In a previous post, I gave a brief biographical sketch of the Free Will Baptist farmer-preacher John R. Gower, who served in the Cumberland Association in Middle Tennessee during the late nineteenth and early twentieth centuries. In this essay, we will explore how the cultural context of Gower’s life informs our understanding of the temperance movement in the Cumberland Association specifically and among Southern Free Will Baptists generally.
Temperance Reform
The temperance movement began in New England and areas receiving heavy New England emigration, like Upstate New York and Ohio, in the mid-1810s. The reformers were motivated by fears surrounding the War of 1812, a marked rise in alcohol consumption flowing from the dropping price of whiskey, and the precipitous decline of the Federalist political party outside of New England.[1] Federalist religious leaders like Lyman Beecher began pursuing legislative action to achieve social moral reform.
Marxist historian Paul E. Johnson argues that the standardization of work habits and the separation of factory owners from their employees in the process of industrialization significantly contributed to building support for temperance among the respectable urban middle class and, only later, the working class as they sought to rise socially. However, Johnson’s interpretation fails to account adequately for the multiplicity of motivations for temperance advocates or explain the persuasiveness of the movement’s millenarian aspirations. Robert H. Abzug maintains that temperance spread beyond the ranks of Northeast elites when the religious fervor and postmillennialism of the revivals of the 1830s were coupled with modern scientific statistics about the effects of alcohol consumption of all sorts.[2]
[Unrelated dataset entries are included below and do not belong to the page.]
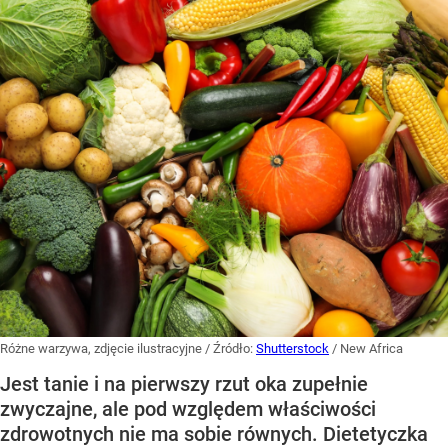
Różne warzywa, zdjęcie ilustracyjne
/ Źródło:
Shutterstock
/
New Africa
Jest tanie i na pierwszy rzut oka zupełnie
zwyczajne, ale pod względem właściwości
zdrowotnych nie ma sobie równych. Dietetyczka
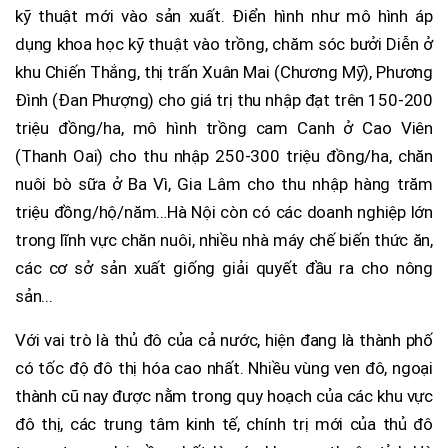
kỹ thuật mới vào sản xuất. Điển hình như mô hình áp
dụng khoa học kỹ thuật vào trồng, chăm sóc bưởi Diễn ở
khu Chiến Thắng, thị trấn Xuân Mai (Chương Mỹ), Phương
Đình (Đan Phượng) cho giá trị thu nhập đạt trên 150-200
triệu đồng/ha, mô hình trồng cam Canh ở Cao Viên
(Thanh Oai) cho thu nhập 250-300 triệu đồng/ha, chăn
nuôi bò sữa ở Ba Vì, Gia Lâm cho thu nhập hàng trăm
triệu đồng/hộ/năm…Hà Nội còn có các doanh nghiệp lớn
trong lĩnh vực chăn nuôi, nhiều nhà máy chế biến thức ăn,
các cơ sở sản xuất giống giải quyết đầu ra cho nông
sản...
Với vai trò là thủ đô của cả nước, hiện đang là thành phố
có tốc độ đô thị hóa cao nhất. Nhiều vùng ven đô, ngoại
thành cũ nay được nằm trong quy hoạch của các khu vực
đô thị, các trung tâm kinh tế, chính trị mới của thủ đô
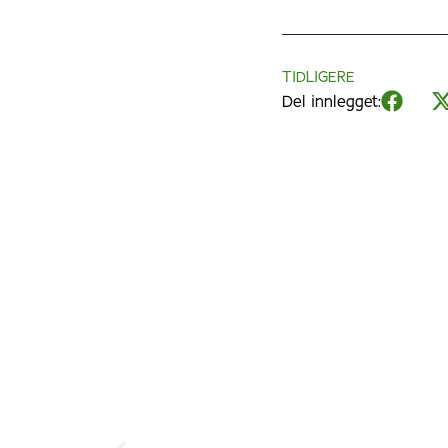
TIDLIGERE
Del innlegget:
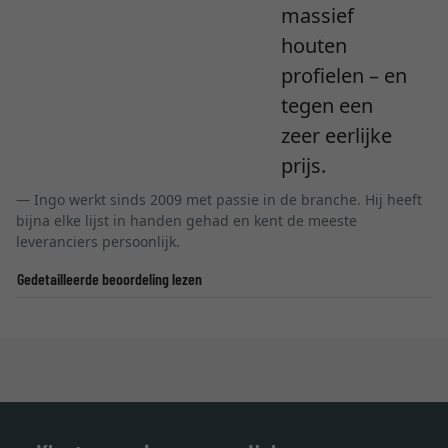
massief
houten
profielen – en
tegen een
zeer eerlijke
prijs.
Ingo werkt sinds 2009 met passie in de branche. Hij heeft
bijna elke lijst in handen gehad en kent de meeste
leveranciers persoonlijk.
Gedetailleerde beoordeling lezen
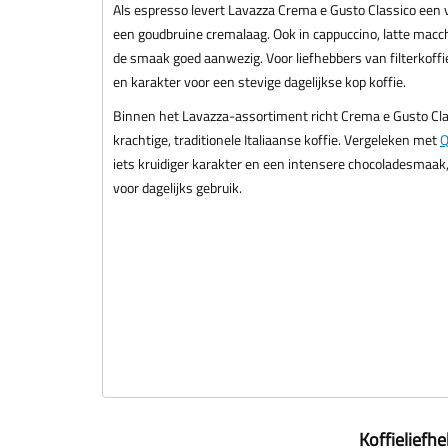
Als espresso levert Lavazza Crema e Gusto Classico een 
een goudbruine cremalaag. Ook in cappuccino, latte macch
de smaak goed aanwezig. Voor liefhebbers van filterkoffi
en karakter voor een stevige dagelijkse kop koffie.
Binnen het Lavazza-assortiment richt Crema e Gusto Clas
krachtige, traditionele Italiaanse koffie. Vergeleken met
Q
iets kruidiger karakter en een intensere chocoladesmaak, te
voor dagelijks gebruik.
Koffieliefh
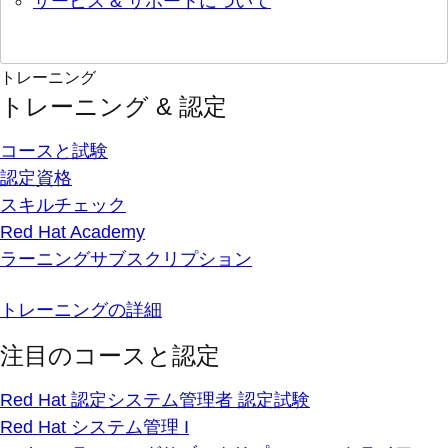
サービス & サポートについて
トレーニング
トレーニング & 認定
コースと試験
認定資格
スキルチェック
Red Hat Academy
ラーニングサブスクリプション
トレーニングの詳細
注目のコースと認定
Red Hat 認定システム管理者 認定試験
Red Hat システム管理 I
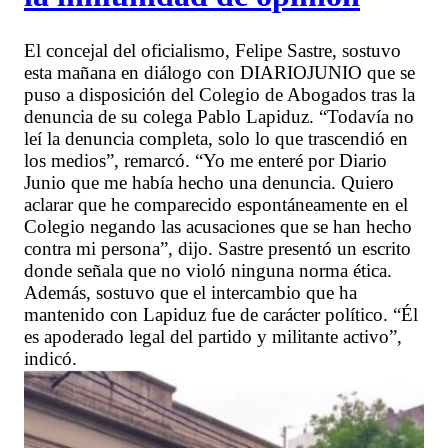
El concejal del oficialismo, Felipe Sastre, sostuvo
esta mañana en diálogo con DIARIOJUNIO que se
puso a disposición del Colegio de Abogados tras la
denuncia de su colega Pablo Lapiduz. “Todavía no
leí la denuncia completa, solo lo que trascendió en
los medios”, remarcó. “Yo me enteré por Diario
Junio que me había hecho una denuncia. Quiero
aclarar que he comparecido espontáneamente en el
Colegio negando las acusaciones que se han hecho
contra mi persona”, dijo. Sastre presentó un escrito
donde señala que no violó ninguna norma ética.
Además, sostuvo que el intercambio que ha
mantenido con Lapiduz fue de carácter político. “Él
es apoderado legal del partido y militante activo”,
indicó.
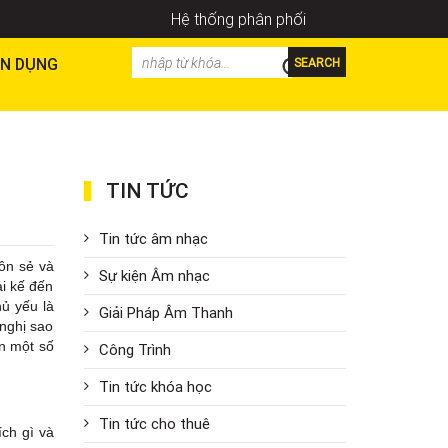
Hệ thống phân phối
N DỤNG
SEARCH
TIN TỨC
Tin tức âm nhạc
ôn sẻ và
Sự kiện Âm nhạc
ải kế đến
ủ yếu là
Giải Pháp Âm Thanh
 nghị sao
ạn một số
Công Trình
Tin tức khóa học
Tin tức cho thuê
ích gì và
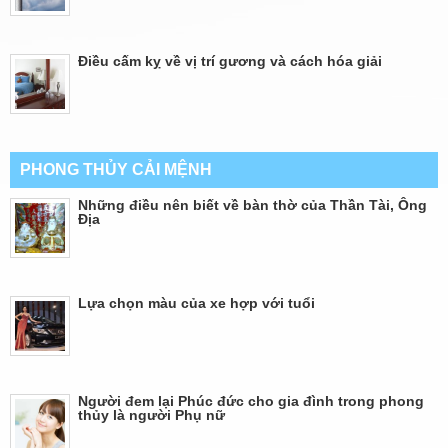
Điều cấm kỵ về vị trí gương và cách hóa giải
PHONG THỦY CẢI MỆNH
Những điều nên biết về bàn thờ của Thần Tài, Ông
Địa
Lựa chọn màu của xe hợp với tuổi
Người đem lại Phúc đức cho gia đình trong phong
thủy là người Phụ nữ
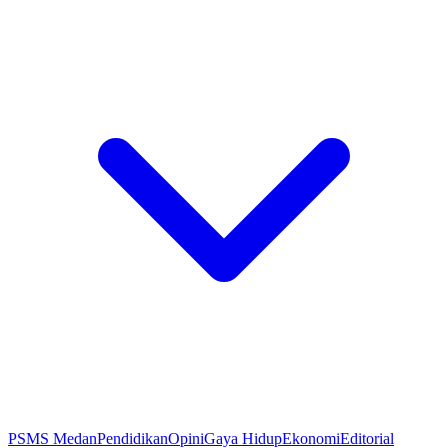
PSMS Medan
Pendidikan
Opini
Gaya Hidup
Ekonomi
Editorial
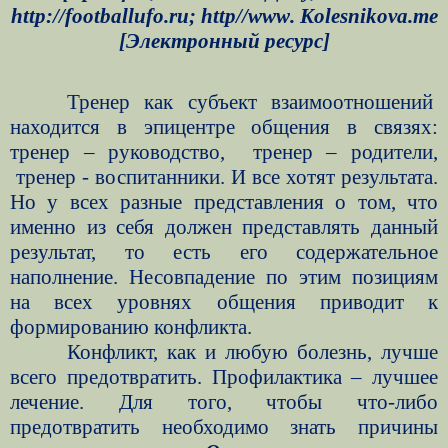
http://footballufo.ru
;
http
//
www
.
Kolesnikova
.
me
[Электронный ресурс]
Тренер как субъект взаимоотношений
находится в эпицентре общения в связях:
тренер – руководство,
тренер – родители,
тренер - воспитанники. И все хотят результата.
Но у всех разные представления о том, что
именно из себя должен представлять данный
результат, то есть его содержательное
наполнение. Несовпадение по этим позициям
на всех уровнях общения приводит к
формированию конфликта.
Конфликт, как и любую болезнь, лучше
всего предотвратить. Профилактика – лучшее
лечение. Для того, чтобы что-либо
предотвратить необходимо знать причины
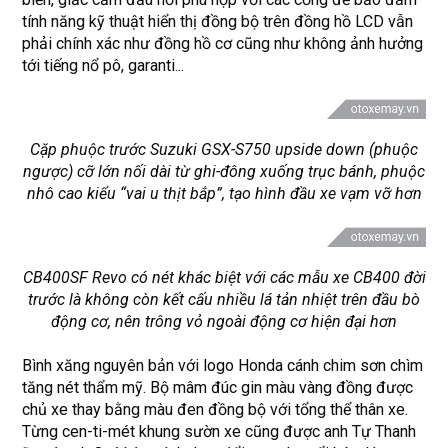
tính năng kỹ thuật hiển thị đồng bộ trên đồng hồ LCD vẫn
phải chính xác như đồng hồ cơ cũng như không ảnh hưởng
tới tiếng nổ pô, garanti...
Cặp phuộc trước Suzuki GSX-S750 upside down (phuộc
ngược) cỡ lớn nối dài từ ghi-đông xuống trục bánh, phuộc
nhô cao kiểu “vai u thịt bắp”, tạo hình đầu xe vạm vỡ hơn
CB400SF Revo có nét khác biệt với các mẫu xe CB400 đời
trước là không còn kết cấu nhiều lá tản nhiệt trên đầu bò
động cơ, nên trông vỏ ngoài động cơ hiện đại hơn
Bình xăng nguyên bản với logo Honda cánh chim sơn chìm
tăng nét thẩm mỹ. Bộ mâm đúc gin màu vàng đồng được
chủ xe thay bằng màu đen đồng bộ với tổng thể thân xe.
Từng cen-ti-mét khung sườn xe cũng được anh Tự Thanh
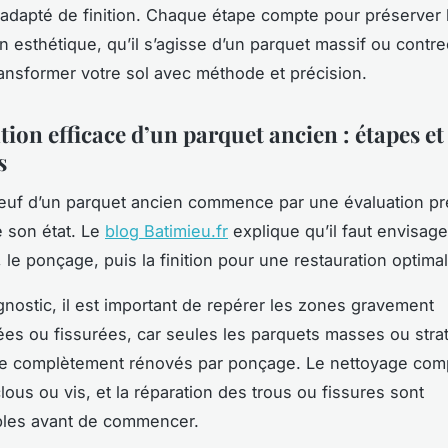
 adapté de finition. Chaque étape compte pour préserver l
n esthétique, qu’il s’agisse d’un parquet massif ou contrec
nsformer votre sol avec méthode et précision.
ion efficace d’un parquet ancien : étapes et
s
euf d’un parquet ancien commence par une évaluation pr
 son état. Le
blog Batimieu.fr
explique qu’il faut envisage
 le ponçage, puis la finition pour une restauration optimal
gnostic, il est important de repérer les zones gravement
 ou fissurées, car seules les parquets masses ou strat
e complètement rénovés par ponçage. Le nettoyage comp
clous ou vis, et la réparation des trous ou fissures sont
bles avant de commencer.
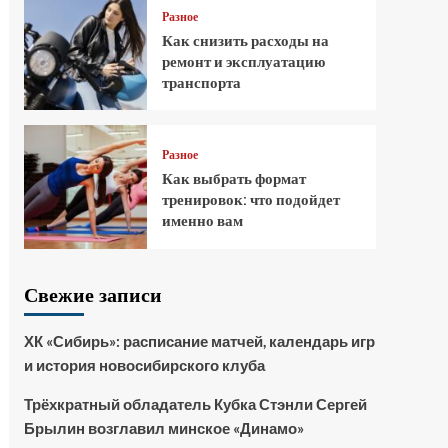
Разное
Как снизить расходы на
ремонт и эксплуатацию
транспорта
Разное
Как выбрать формат
тренировок: что подойдет
именно вам
Свежие записи
ХК «Сибирь»: расписание матчей, календарь игр
и история новосибирского клуба
Трёхкратный обладатель Кубка Стэнли Сергей
Брылин возглавил минское «Динамо»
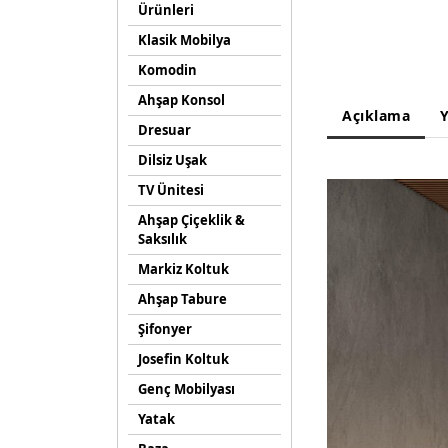
Ürünleri
Klasik Mobilya
Komodin
Ahşap Konsol
Açıklama
Y
Dresuar
Dilsiz Uşak
TV Ünitesi
Ahşap Çiçeklik &
Saksılık
Markiz Koltuk
Ahşap Tabure
Şifonyer
Josefin Koltuk
Genç Mobilyası
Yatak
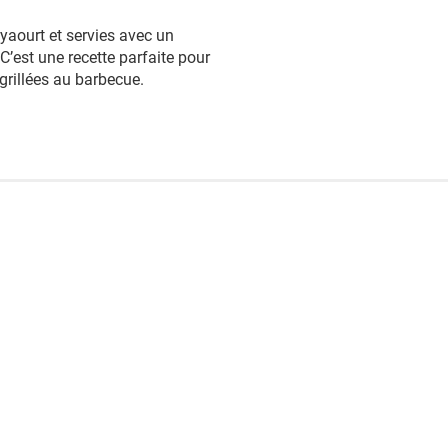
yaourt et servies avec un
C’est une recette parfaite pour
 grillées au barbecue.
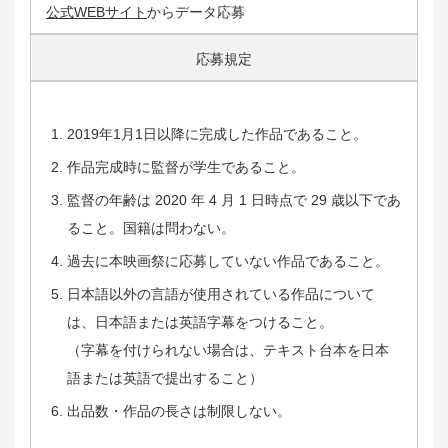
公式WEBサイト
からデータ応募
応募規定
2019年1月1日以降に完成した作品であること。
作品完成時に監督が学生であること。
監督の年齢は 2020 年 4 月 1 日時点で 29 歳以下であ
ること。国籍は問わない。
過去に本映画祭に応募していない作品であること。
日本語以外の言語が使用されている作品について
は、日本語または英語字幕をつけること。
（字幕を付けられない場合は、テキスト台本を日本
語または英語で提出すること）
出品数・作品の長さは制限しない。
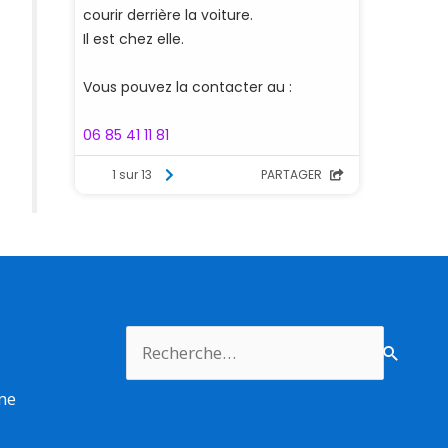
Rechercher :
rme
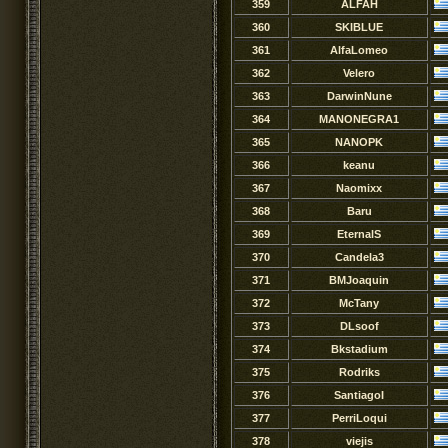
359
ALFAH
360
SKIBLUE
361
AlfaLomeo
362
Velero
363
DarwinNune
364
MANONEGRA1
365
NANOPK
366
keanu
367
Naomixx
368
Baru
369
EternalS
370
Candela3
371
BMJoaquin
372
McTany
373
DLsoof
374
Bkstadium
375
Rodriks
376
SantiagoI
377
PerriLoqui
378
viejis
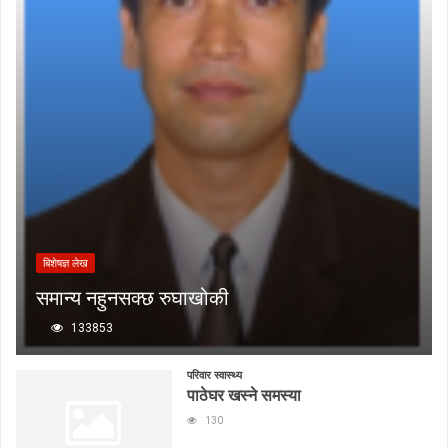
बिशेषज्ञ लेख
समान्य नहुनसक्छ रुघाखोकी
133853
परिवार स्वास्थ्य
पाठेघर खस्ने समस्या
130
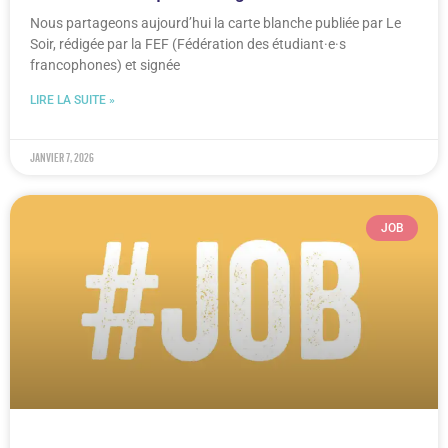
Nous partageons aujourd’hui la carte blanche publiée par Le
Soir, rédigée par la FEF (Fédération des étudiant·e·s
francophones) et signée
LIRE LA SUITE »
janvier 7, 2026
JOB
According to revivalists like Charles G. Finney and Timothy Dwight Weld, who extolled the Northern Freewill Baptists for their early fervor in the temperance cause, the will of man was free to choose between good and evil without the empowerment of the Holy Spirit. They called upon their audiences to will into existence a coming utopia founded on temperance. If alcohol consumption were allowed to continue, the revivalists and reformers claimed that statistical evidence showed a future of assured national destruction.
In their fervor, the reformers externalized the causes of sin to the bottle, making alcohol the cause of all manner of wickedness in society rather than the sinfulness of man working its way out through drunkenness. Furthermore, individual and social salvation came through signing the temperance pledge of a local temperance society and harnessing the power of individual will rather than faith in Jesus and engagement with the ordinary means of grace. For these reasons, many conservative religious leaders, especially among low church Protestants and Southerners, opposed the temperance movement prior to the Civil War.[3]
Southern Temperance
Southerners who embraced temperance in the late nineteenth century tended to be evangelical Populists who argued that the consumption of alcohol links to crime and dishonorable activities like gambling, horse racing, and fighting, which made it a blight on society. The Southern cultural emphasis on local limited government meant that most Southern temperance advocates were moderates and tended to favor private solutions or local bans on the sale of alcohol rather than state-wide programs until the Populist movement emerged with its emphasis on social reform through legislation.[4]
Most radical prohibitionist organizations, founded and headquartered in the Northeast, eschewed individual moral suasion and local solutions, calling instead for statewide legislation.[5] For this reason, most late-nineteenth-century Southerners associated radical temperance with plans to modernize and remake the states of the former Confederacy in New England’s image.[6] The Farmer’s Alliance, one of the largest Populist agricultural cooperations, took up temperance reform as a central policy concern in the 1890s and made the issue more palatable to Southern farmers who were distrustful of Northern culture and interests.[7]
While the Randall Freewill Baptists of the North, predominately middle class and rooted in New England pietism, adopted temperance as early as the 1820s and radical temperance by the 1840s, the Southern Free Will Baptists had very few advocates for temperance reforms until the end of the nineteenth century.[8] The existing records suggest that most associations began making temperance resolutions and forming temperance committees to head up their efforts in the 1880s and 1890s, with a few outliers addressing the issue as early as the 1870s or as late as the 1900s. This shift parallels the rise of temperance interest in the South more broadly.[9]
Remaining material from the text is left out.